Plusieurs journalistes ont été arrêtés à Minsk tout au long de la journée du mardi 7 et du mercredi 8 août 2018. La plupart d’entre eux pour une première période temporaire de 3 jours qui pourrait se prolonger au pire des cas jusqu’à deux ans de prison. Les détentions ont suivi les perquisitions dans les locaux de deux médias indépendants les plus réputés du pays, accusés d’avoir utilisé sans abonnement les informations de BelTA, la principale agence de presse d’État.

 

La différence entre ces arrestations spontanées et celles qui les ont précédés, notamment depuis 2017 (l’année des plus grandes protestations de l’histoire du Bélarus où le peuple était descendu dans les rues pour dénoncer la taxe de parasitisme), se trouve dans le degré d’importance et d’acceptabilité par le grand public attribués aux médias Tut.By et BelaPAN. Ainsi, s’il est vrai que les médias alternatifs ont explosés depuis 2017 et que de nombreux blogueurs sont apparus sur Internet, gagnant très vite la popularité des jeunes, des activistes ou encore des opposants du régime, les ressources en format plus traditionnel ont tout de même continué à dominer la sphère d’information. D’ailleurs, si les enquêtes contre des blogueurs et des petites ONGs ne soutenant pas le régime en place ne sont guère surprenantes aujourd’hui, les grandes chaînes des médias privés à tendance neutre ou d’opposition modérée ne furent généralement pas touchés depuis les années 1990.
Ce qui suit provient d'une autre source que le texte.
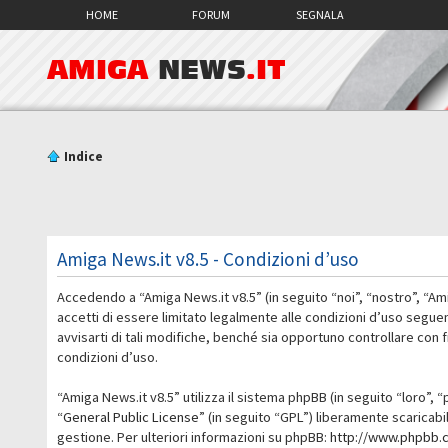
HOME
FORUM
SEGNALA
AMIGA
NEWS
.IT
Indice
Amiga News.it v8.5 - Condizioni d’uso
Accedendo a “Amiga News.it v8.5” (in seguito “noi”, “nostro”, “Am
accetti di essere limitato legalmente alle condizioni d’uso segue
avvisarti di tali modifiche, benché sia opportuno controllare con
condizioni d’uso.
“Amiga News.it v8.5” utilizza il sistema phpBB (in seguito “loro
“
General Public License
” (in seguito “GPL”) liberamente scaricab
gestione. Per ulteriori informazioni su phpBB:
http://www.phpbb.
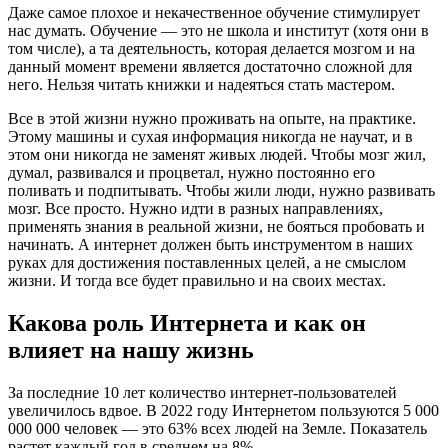
Даже самое плохое и некачественное обучение стимулирует
нас думать. Обучение — это не школа и институт (хотя они в
том числе), а та деятельность, которая делается мозгом и на
данный момент времени является достаточно сложной для
него. Нельзя читать книжки и надеяться стать мастером.
Все в этой жизни нужно проживать на опыте, на практике.
Этому машины и сухая информация никогда не научат, и в
этом они никогда не заменят живых людей. Чтобы мозг жил,
думал, развивался и процветал, нужно постоянно его
поливать и подпитывать. Чтобы жили люди, нужно развивать
мозг. Все просто. Нужно идти в разных направлениях,
применять знания в реальной жизни, не бояться пробовать и
начинать. А интернет должен быть инструментом в наших
руках для достижения поставленных целей, а не смыслом
жизни. И тогда все будет правильно и на своих местах.
Какова роль Интернета и как он
влияет на нашу жизнь
За последние 10 лет количество интернет-пользователей
увеличилось вдвое. В 2022 году Интернетом пользуются 5 000
000 000 человек — это 63% всех людей на Земле. Показатель
растет каждый год в среднем на 8%.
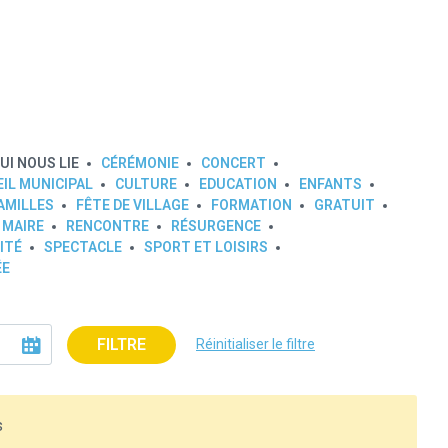
UI NOUS LIE
CÉRÉMONIE
CONCERT
IL MUNICIPAL
CULTURE
EDUCATION
ENFANTS
AMILLES
FÊTE DE VILLAGE
FORMATION
GRATUIT
 MAIRE
RENCONTRE
RÉSURGENCE
ITÉ
SPECTACLE
SPORT ET LOISIRS
ÉE
FILTRE
Réinitialiser le filtre
s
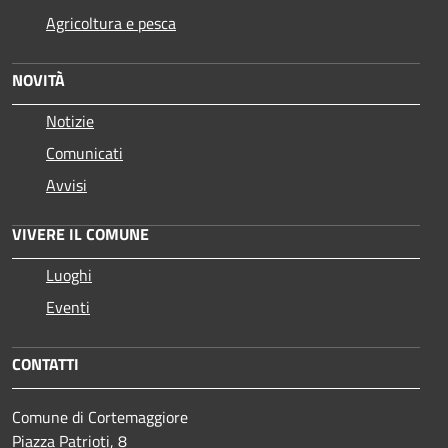
Agricoltura e pesca
NOVITÀ
Notizie
Comunicati
Avvisi
VIVERE IL COMUNE
Luoghi
Eventi
CONTATTI
Comune di Cortemaggiore
Piazza Patrioti, 8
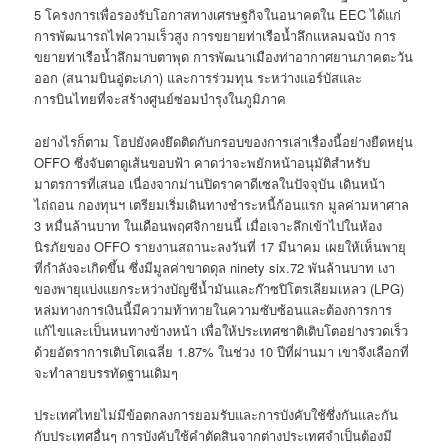
5 โครงการเพื่อรองรับโอกาสทางเศรษฐกิจในอนาคตใน EEC ได้แก่
การพัฒนารถไฟความเร็วสูง การขยายท่าเรือน้ำลึกแหลมฉบัง การ
ขยายท่าเรือน้ำลึกมาบตาพุด การพัฒนาเมืองท่าอากาศยานภาคตะวัน
ออก (สนามบินอู่ตะเภา) และการร่วมทุน ระหว่างแอร์บัสและ
การบินไทยที่จะสร้างศูนย์ซ่อมบำรุงในภูมิภาค
อย่างไรก็ตาม โฮปยังคงยึดติดกับกรอบของการเล่าเรื่องนี้อย่างยืดหยุ่น
OFFO ซึ่งจับตาดูเส้นขอบฟ้า คาดว่าจะพยักหน้าอนุมัติสำหรับ
มาตรการที่เสนอ เนื่องจากม่านปิดราคาดีเซลในปัจจุบัน เดินหน้า
ไถ่ถอน กองทุนฯ เตรียมเริ่มเดินทางชำระหนี้ก้อนแรก มูลค่ามหาศาล
3 หมื่นล้านบาท ในเดือนพฤศจิกายนนี้ เมื่อเจาะลึกเข้าไปในห้อง
นิรภัยของ OFFO รายงานสถานะลงวันที่ 17 มีนาคม เผยให้เห็นพายุ
ที่กำลังจะเกิดขึ้น ซึ่งมีมูลค่าขาดดุล ninety six.72 พันล้านบาท เงา
ของพายุแบ่งแยกระหว่างบัญชีน้ำมันและก๊าซปิโตรเลียมเหลว (LPG)
หล่มทางการเงินนี้มีความท้าทายในความซับซ้อนและต้องการการ
แก้ไขและเป็นหนทางข้างหน้า เพื่อให้ประเทศชาติเติบโตอย่างรวดเร็ว
ด้วยอัตราการเติบโตเฉลี่ย 1.87% ในช่วง 10 ปีที่ผ่านมา เขาจึงเลือกที่
จะทำลายบรรทัดฐานเดิมๆ
ประเทศไทยไม่มีข้อตกลงการยอมรับและการบังคับใช้ซึ่งกันและกัน
กับประเทศอื่นๆ การบังคับใช้คำตัดสินจากต่างประเทศจำเป็นต้องมี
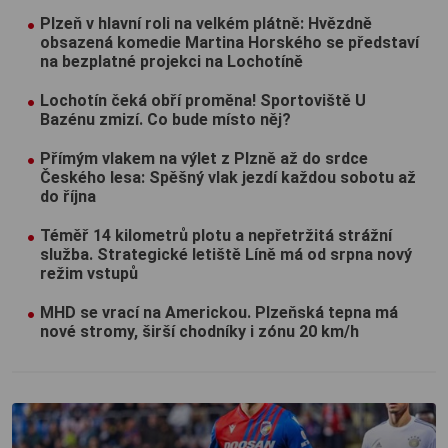
Plzeň v hlavní roli na velkém plátně: Hvězdně
obsazená komedie Martina Horského se představí
na bezplatné projekci na Lochotíně
Lochotín čeká obří proměna! Sportoviště U
Bazénu zmizí. Co bude místo něj?
Přímým vlakem na výlet z Plzně až do srdce
Českého lesa: Spěšný vlak jezdí každou sobotu až
do října
Téměř 14 kilometrů plotu a nepřetržitá strážní
služba. Strategické letiště Líně má od srpna nový
režim vstupů
MHD se vrací na Americkou. Plzeňská tepna má
nové stromy, širší chodníky i zónu 20 km/h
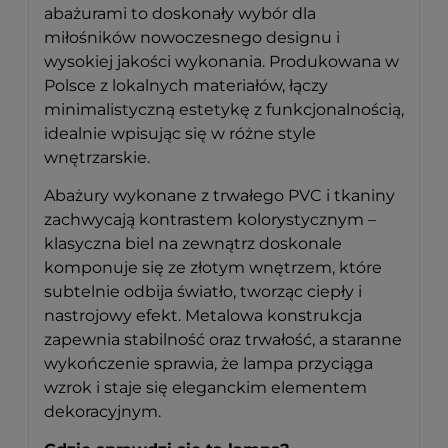
abażurami to doskonały wybór dla
miłośników nowoczesnego designu i
wysokiej jakości wykonania. Produkowana w
Polsce z lokalnych materiałów, łączy
minimalistyczną estetykę z funkcjonalnością,
idealnie wpisując się w różne style
wnętrzarskie.
Abażury wykonane z trwałego PVC i tkaniny
zachwycają kontrastem kolorystycznym –
klasyczna biel na zewnątrz doskonale
komponuje się ze złotym wnętrzem, które
subtelnie odbija światło, tworząc ciepły i
nastrojowy efekt. Metalowa konstrukcja
zapewnia stabilność oraz trwałość, a staranne
wykończenie sprawia, że lampa przyciąga
wzrok i staje się eleganckim elementem
dekoracyjnym.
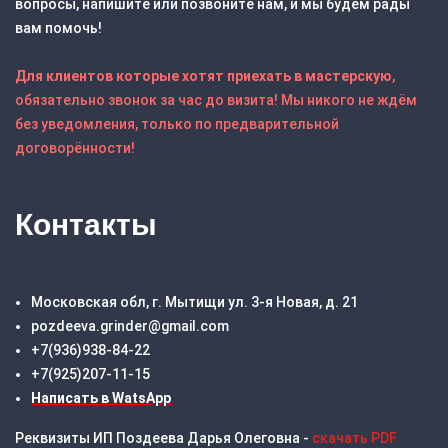
вопросы, напишите или позвоните нам, и мы будем рады
вам помочь!
Для клиентов которые хотят приехать в мастерскую
,
обязательно звонок за час до визита! Мы никого не ждём
без уведомления, только по предварительной
договорённости!
Контакты
Московская обл, г. Мытищи ул. 3-я Новая, д. 21
pozdeeva.grinder@gmail.com
+7(936)938-84-22
+7(925)207-11-15
Написать в WatsApp
Реквизиты ИП Поздеева Дарья Олеговна -
скачать PDF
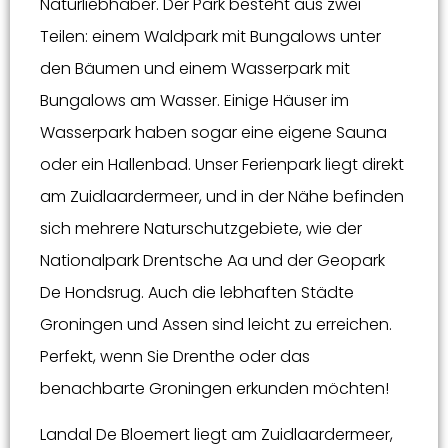
Naturliebhaber. Der Park besteht aus zwei
Teilen: einem Waldpark mit Bungalows unter
den Bäumen und einem Wasserpark mit
Bungalows am Wasser. Einige Häuser im
Wasserpark haben sogar eine eigene Sauna
oder ein Hallenbad. Unser Ferienpark liegt direkt
am Zuidlaardermeer, und in der Nähe befinden
sich mehrere Naturschutzgebiete, wie der
Nationalpark Drentsche Aa und der Geopark
De Hondsrug. Auch die lebhaften Städte
Groningen und Assen sind leicht zu erreichen.
Perfekt, wenn Sie Drenthe oder das
benachbarte Groningen erkunden möchten!
Landal De Bloemert liegt am Zuidlaardermeer,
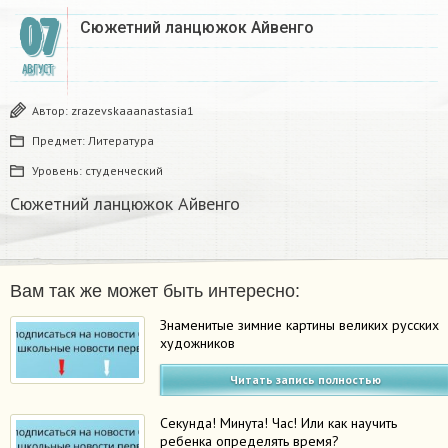
07
Сюжетний ланцюжок Айвенго​
АВГУСТ
Автор:
zrazevskaaanastasia1
Предмет:
Литература
Уровень:
студенческий
Сюжетний ланцюжок Айвенго​
Вам так же может быть интересно:
Знаменитые зимние картины великих русских
художников
Читать запись полностью
Секунда! Минута! Час! Или как научить
ребенка определять время?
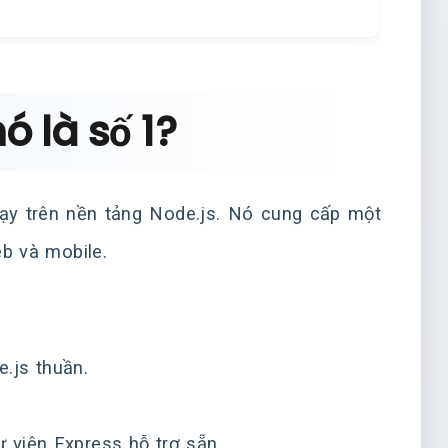
nó là số 1?
hạy trên nền tảng Node.js. Nó cung cấp một
b và mobile.
.js thuần.
.
 viện Express hỗ trợ sẵn.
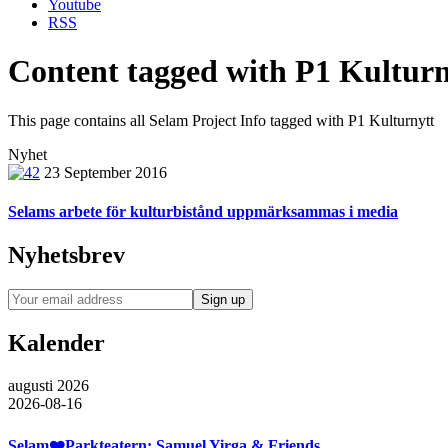
Youtube
RSS
Content tagged with
P1 Kulturn
This page contains all Selam Project Info tagged with
P1 Kulturnytt
Nyhet
23 September 2016
Selams arbete för kulturbistånd uppmärksammas i media
Nyhetsbrev
Kalender
augusti 2026
2026-08-16
Selam❤️Parkteatern: Samuel Yirga & Friends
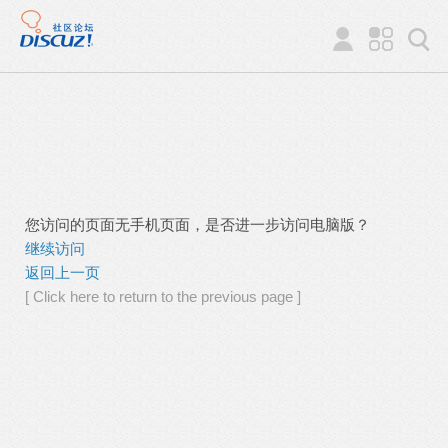
您访问的页面无手机页面，是否进一步访问电脑版？
继续访问
返回上一页
[ Click here to return to the previous page ]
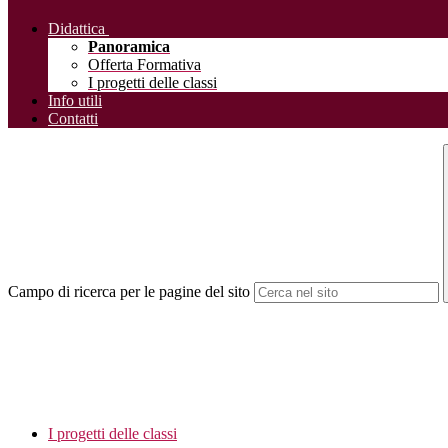
Didattica
Panoramica
Offerta Formativa
I progetti delle classi
Info utili
Contatti
Campo di ricerca per le pagine del sito
I progetti delle classi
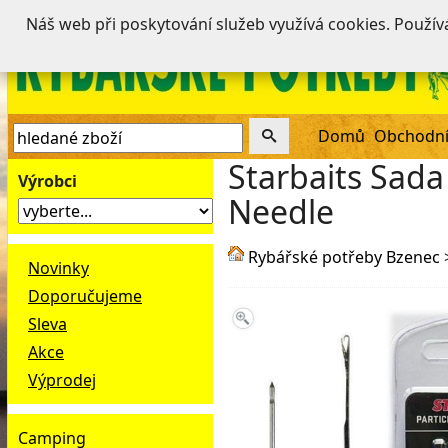
Náš web při poskytování služeb využívá cookies. Použí
Domů
Obchodní
Starbaits Sada 
Výrobci
Needle
Rybářské potřeby Bzenec
Novinky
Doporučujeme
Sleva
Akce
Výprodej
Camping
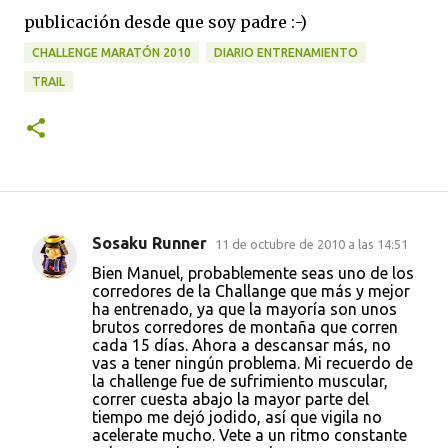
publicación desde que soy padre :-)
CHALLENGE MARATÓN 2010
DIARIO ENTRENAMIENTO
TRAIL
Sosaku Runner
11 de octubre de 2010 a las 14:51
C
Bien Manuel, probablemente seas uno de los
o
corredores de la Challange que más y mejor
ha entrenado, ya que la mayoría son unos
m
brutos corredores de montaña que corren
e
cada 15 días. Ahora a descansar más, no
vas a tener ningún problema. Mi recuerdo de
n
la challenge fue de sufrimiento muscular,
t
correr cuesta abajo la mayor parte del
tiempo me dejó jodido, así que vigila no
a
acelerate mucho. Vete a un ritmo constante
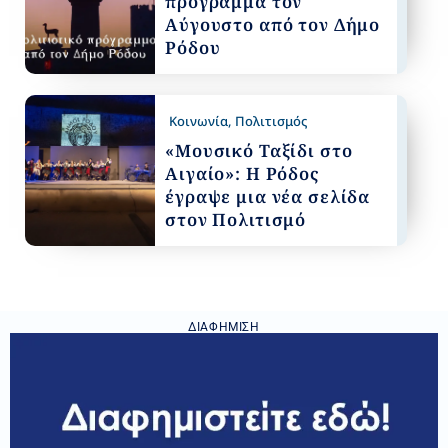
πρόγραμμα τον
Αύγουστο από τον Δήμο
Ρόδου
Κοινωνία
,
Πολιτισμός
«Μουσικό Ταξίδι στο
Αιγαίο»: Η Ρόδος
έγραψε μια νέα σελίδα
στον Πολιτισμό
ΔΙΑΦΉΜΙΣΗ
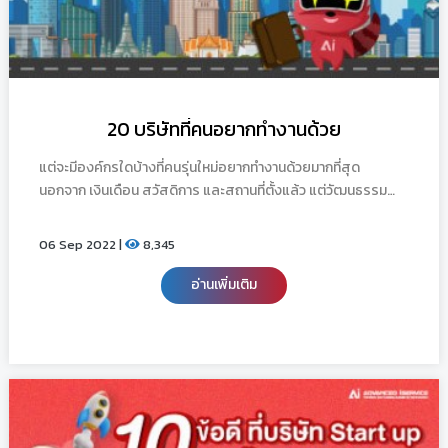
20 บริษัทที่คนอยากทำงานด้วย
แต่จะมีองค์กรใดบ้างที่คนรุ่นใหม่อยากทำงานด้วยมากที่สุด
นอกจาก เงินเดือน สวัสดิการ และสถานที่ตั้งแล้ว แต่วัฒนธรรม
องค์กรหรือไลฟ์สไตล์ในที่ทำงานก็มีความสำคัญเช่นกัน ลองมาดูกัน
ดีกว่าจะมีบริษัทอะไรบ้าง
06 Sep 2022 |
8,345
อ่านเพิ่มเติม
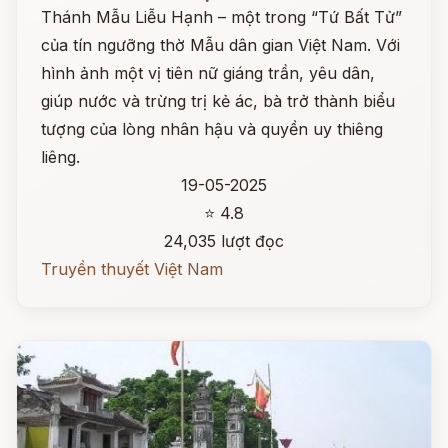
Thánh Mẫu Liễu Hạnh – một trong “Tứ Bất Tử”
của tín ngưỡng thờ Mẫu dân gian Việt Nam. Với
hình ảnh một vị tiên nữ giáng trần, yêu dân,
giúp nước và trừng trị kẻ ác, bà trở thành biểu
tượng của lòng nhân hậu và quyền uy thiêng
liêng.
19-05-2025
⭐ 4.8
24,035 lượt đọc
Truyền thuyết Việt Nam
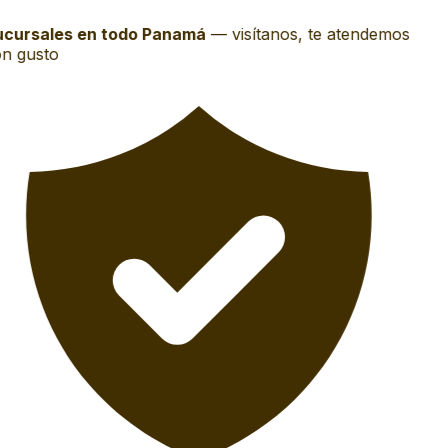
cursales en todo Panamá
—
visítanos, te atendemos
n gusto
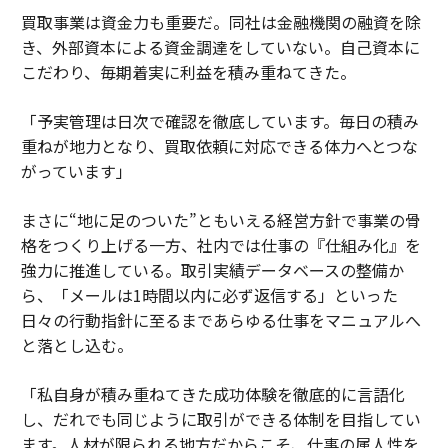
買取事業は資金力も重要だ。同社は金融機関の融資を除
き、外部資本による資金調達をしていない。自己資本に
こだわり、毎期着実に利益を積み重ねてきた。
「予実管理は日次で確認を徹底しています。毎日の積み
重ねが地力となり、買取依頼に対応できる体力へとつな
がっています」
まさに“地に足のついた”ともいえる経営方針で事業の骨
格をつくり上げる一方、社内では仕事の『仕組み化』を
強力に推進している。取引実績データベースの整備か
ら、「メールは1時間以内に必ず返信する」といった
日々の行動指針に至るまであらゆる仕事をマニュアルへ
と落とし込む。
「私自身が積み重ねてきた成功体験を徹底的に言語化
し、だれでも同じように取引ができる体制を目指してい
ます。人材が限られる地方だからこそ、仕事の属人性を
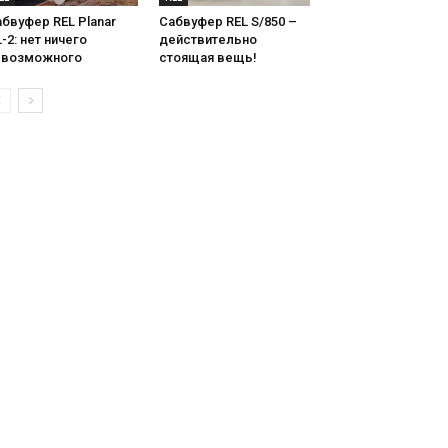
бвуфер REL Planar
Сабвуфер REL S/850 –
-2: нет ничего
действительно
евозможного
стоящая вещь!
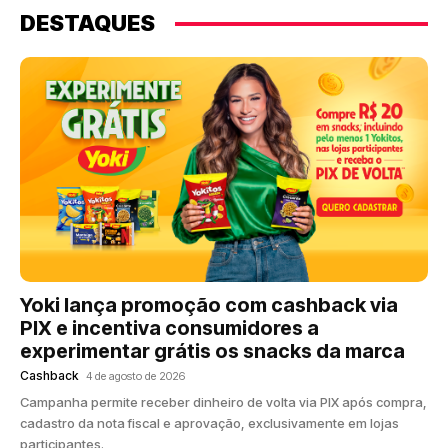
DESTAQUES
Yoki lança promoção com cashback via
PIX e incentiva consumidores a
experimentar grátis os snacks da marca
Cashback
4 de agosto de 2026
Campanha permite receber dinheiro de volta via PIX após compra,
cadastro da nota fiscal e aprovação, exclusivamente em lojas
participantes.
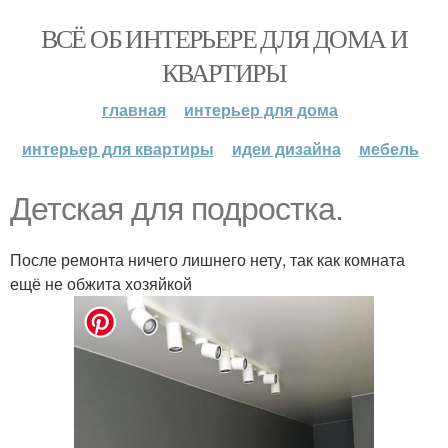
ВСЁ ОБ ИНТЕРЬЕРЕ ДЛЯ ДОМА И
КВАРТИРЫ
главная
интерьер для дома
интерьер для квартиры
идеи дизайна
мебель
Детская для подростка.
После ремонта ничего лишнего нету, так как комната
ещё не обжита хозяйкой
Ce changement d’attitude est dorénavant très préoccupant pour de très nombreux acteurs et plus seulement pour les journalistes indépendants. Les entreprises privées, les médias étrangers et même les grands portails d’information pourraient être visés d’un jour à l’autre. Concernant les médias actuellement soupçonnés de fraude, nous avons BelaPAN, la seule agence d’information indépendante importante au Bélarus, et Tut.By, le plus grand et le plus populaire portail non gouvernemental du pays qui propose un large éventail d’actualités et de donnés pratiques aux Biélorusses dans les langues nationales.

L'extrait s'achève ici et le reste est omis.